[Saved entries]
- - -
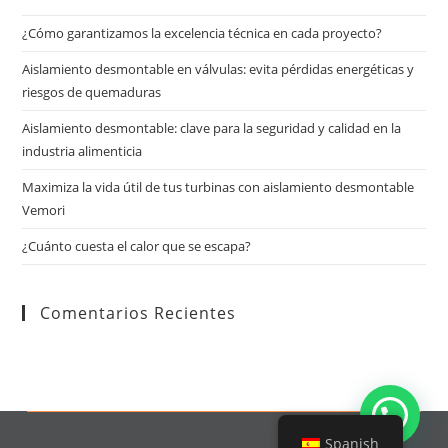
¿Cómo garantizamos la excelencia técnica en cada proyecto?
Aislamiento desmontable en válvulas: evita pérdidas energéticas y
riesgos de quemaduras
Aislamiento desmontable: clave para la seguridad y calidad en la
industria alimenticia
Maximiza la vida útil de tus turbinas con aislamiento desmontable
Vemori
¿Cuánto cuesta el calor que se escapa?
Comentarios Recientes
Spanish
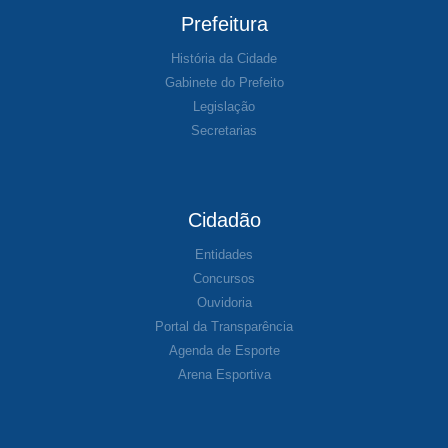
Prefeitura
História da Cidade
Gabinete do Prefeito
Legislação
Secretarias
Cidadão
Entidades
Concursos
Ouvidoria
Portal da Transparência
Agenda de Esporte
Arena Esportiva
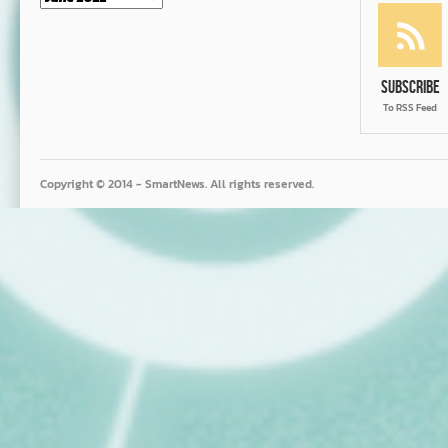
Subscribe
To RSS Feed
Copyright © 2014 - SmartNews. All rights reserved.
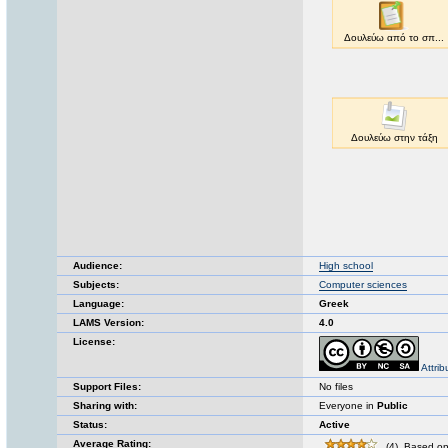
Audience:
High school
Subjects:
Computer sciences
Language:
Greek
LAMS Version:
4.0
License:
Attri
Support Files:
No files
Sharing with:
Everyone in
Public
Status:
Active
Average Rating:
(4). Based on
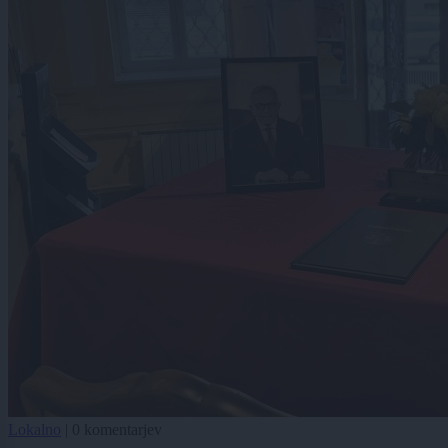
Lokalno
|
0 komentarjev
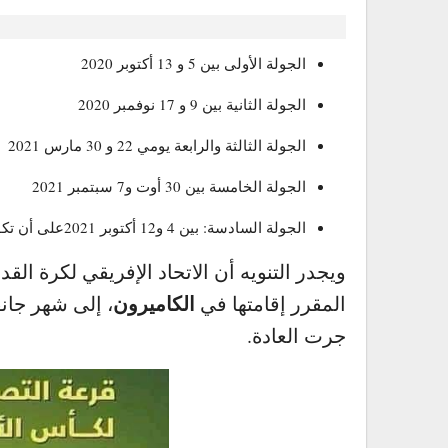
.
الجولة الأولى بين 5 و 13 أكتوبر 2020
الجولة الثانية بين 9 و 17 نوفمبر 2020
الجولة الثالثة والرابعة يومي 22 و 30 مارس 2021
الجولة الخامسة بين 30 أوت و7 سبتمبر 2021
الجولة السادسة: بين 4 و12 أكتوبر 2021على أن تكون المباريات الفاصلة في الفترة الممتدة بين 8 و 16 نوفمبر 2021.
ويجدر التنويه أن الاتحاد الإفريقي لكرة ال
الكاميرون
المقرر إقامتها في
جرت العادة.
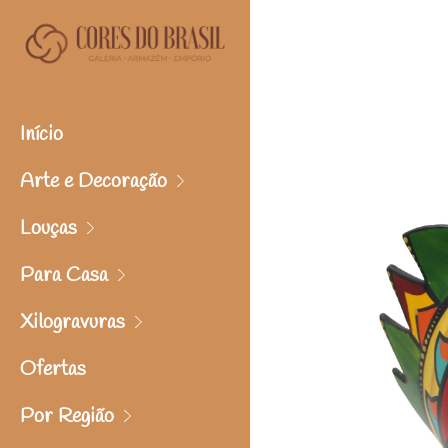
Início
Arte e Decoração
Louças
Para Casa
Xilogravuras
Ofertas
Por Região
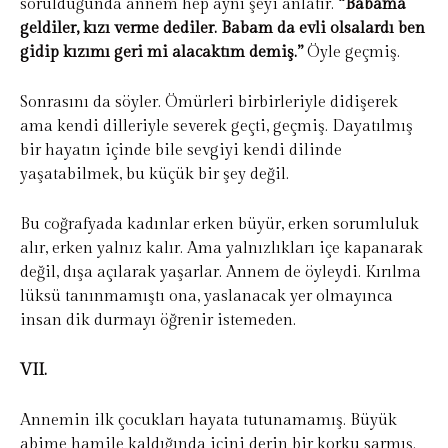
sorulduğunda annem hep aynı şeyi anlatır.
“Babama
geldiler, kızı verme dediler. Babam da evli olsalardı ben
gidip kızımı geri mi alacaktım demiş.”
Öyle geçmiş.
Sonrasını da söyler. Ömürleri birbirleriyle didişerek
ama kendi dilleriyle severek geçti, geçmiş. Dayatılmış
bir hayatın içinde bile sevgiyi kendi dilinde
yaşatabilmek, bu küçük bir şey değil.
Bu coğrafyada kadınlar erken büyür, erken sorumluluk
alır, erken yalnız kalır. Ama yalnızlıkları içe kapanarak
değil, dışa açılarak yaşarlar. Annem de öyleydi. Kırılma
lüksü tanınmamıştı ona, yaslanacak yer olmayınca
insan dik durmayı öğrenir istemeden.
VII.
Annemin ilk çocukları hayata tutunamamış. Büyük
abime hamile kaldığında içini derin bir korku sarmış.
- - -
→ **What is expected**: Return all the data exactly, pictures omitted.

→ **Solution below**:
¿Cómo garantizamos la excelencia técnica en cada proyecto?
Aislamiento desmontable en válvulas: evita pérdidas energéticas y
riesgos de quemaduras
Aislamiento desmontable: clave para la seguridad y calidad en la
industria alimenticia
Maximiza la vida útil de tus turbinas con aislamiento desmontable
Vemori
¿Cuánto cuesta el calor que se escapa?
Comentarios Recientes
Spanish
Prefeitura
História da Cidade
Gabinete do Prefeito
Legislação
Secretarias
Cidadão
Entidades
Concursos
Ouvidoria
Portal da Transparência
Agenda de Esporte
Arena Esportiva
Subscribe
To RSS Feed
Copyright © 2014 - SmartNews. All rights reserved.
Audience:
High school
Subjects:
Computer sciences
Language:
Greek
LAMS Version:
4.0
License:
Attri
Support Files:
No files
Sharing with:
Everyone in
Public
Status:
Active
Average Rating:
(4). Based on
Lokalno
|
0 komentarjev
.
الجولة الأولى بين 5 و 13 أكتوبر 2020
الجولة الثانية بين 9 و 17 نوفمبر 2020
الجولة الثالثة والرابعة يومي 22 و 30 مارس 2021
الجولة الخامسة بين 30 أوت و7 سبتمبر 2021
الجولة السادسة: بين 4 و12 أكتوبر 2021على أن تكون المباريات الفاصلة في الفترة الممتدة بين 8 و 16 نوفمبر 2021.
ويجدر التنويه أن الاتحاد الإفريقي لكرة ال
الكاميرون
المقرر إقامتها في
جرت العادة.
Início
Arte e Decoração
Louças
Para Casa
Xilogravuras
Ofertas
Por Região
sorulduğunda annem hep aynı şeyi anlatır.
“Babama
geldiler, kızı verme dediler. Babam da evli olsalardı ben
gidip kızımı geri mi alacaktım demiş.”
Öyle geçmiş.
Sonrasını da söyler. Ömürleri birbirleriyle didişerek
ama kendi dilleriyle severek geçti, geçmiş. Dayatılmış
bir hayatın içinde bile sevgiyi kendi dilinde
yaşatabilmek, bu küçük bir şey değil.
Bu coğrafyada kadınlar erken büyür, erken sorumluluk
alır, erken yalnız kalır. Ama yalnızlıkları içe kapanarak
değil, dışa açılarak yaşarlar. Annem de öyleydi. Kırılma
lüksü tanınmamıştı ona, yaslanacak yer olmayınca
insan dik durmayı öğrenir istemeden.
VII.
Annemin ilk çocukları hayata tutunamamış. Büyük
abime hamile kaldığında içini derin bir korku sarmış.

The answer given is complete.